Zoltán Molnár, Professor of Developmental Neurobiology at the University of Oxford and Einstein Visiting Fellow, published a landmark collaborative review in Science together with his colleagues Patrick Kanold (Johns Hopkins University) and Heiko Luhmann (Johannes Gutenberg University Mainz). In their studies on early brain development, they found that transient neurons match the spontaneous and sensory driven activities to shape cortical circuits. This shows that neuronal activity plays an important role much earlier than previously thought.
At birth, our brain is not a blank page. When a newborn child opens the eyes for the first time, the brain is already prepared to process this information. Although it takes months to reach the full capacity of vision, the same neuronal modules and activity patterns are - from the first days on - transiently present to generate an “operable“ network in the outer mantle of our brain.

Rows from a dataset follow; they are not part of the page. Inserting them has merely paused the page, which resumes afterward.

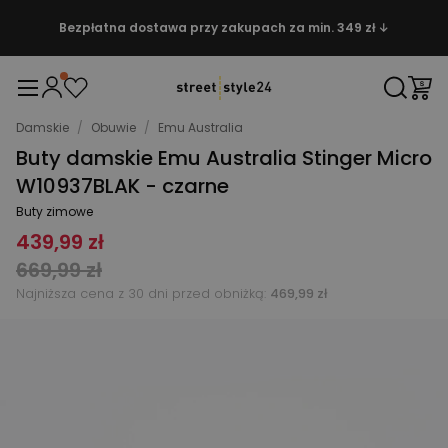
Bezpłatna dostawa przy zakupach za min. 349 zł ↓
Damskie
/
Obuwie
/
Emu Australia
Buty damskie Emu Australia Stinger Micro
W10937BLAK - czarne
Buty zimowe
439,99 zł
669,99 zł
Najniższa cena z 30 dni przed obniżką:
469,99 zł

The publication by Molnár, Kanold and Luhmann gives a comprehensive overview of the transient neuronal circuits in both the cerebral cortex and in the thalamus, the circuits that relay and process most of the information from our sensory environment. The paper comes in response to the last two decades of developmental neuroscience research, during which a major focus has been on genetics, whereas the fundamentally important role of electrical activity from the earliest stages of brain development has only recently become evident.
Einstein Visiting Fellow Molnár compares the development of the brain in its earliest stages to the scaffold of a building. “If there are issues with the building work, one can’t understand what went wrong unless we also look at the scaffolds.“ Crucially, the early transient circuits both process and produce activity patters that are vital for further maturation of the central pathways. Consequently, the sensory nervous system feeds into circuits that are pre-formed to some extent. The review demonstrates that it is vitally important to better understand the transition from early transient to permanent neuronal circuits, as impairments at the earliest stage of brain development can lead to the development of neurological and psychiatric conditions several years or even decades after altered development. These early impairments, namely genetic abnormalities or early pathological conditions such as intrauterine infection, drug exposure or mild hypoxia, may potentially influence and disturb early brain activity and cause cortical miswiring at later stages of development. The difficulty is that examining brains at the time of diagnosing a neurological or psychiatric disorder does not inform clinicians what happened during development.
Ultimately, the authors hope their review can help to remove preconceived notions many people may hold about the developing brain. They seek to understand which factors control and modify this transient neuronal activity. Some remaining questions, which could lead to major new research programmes, are: Do all spontaneous activity patterns fulfil a particular functional role in development? What activity patterns are normal and abnormal and how different do spontaneous activity patterns interact?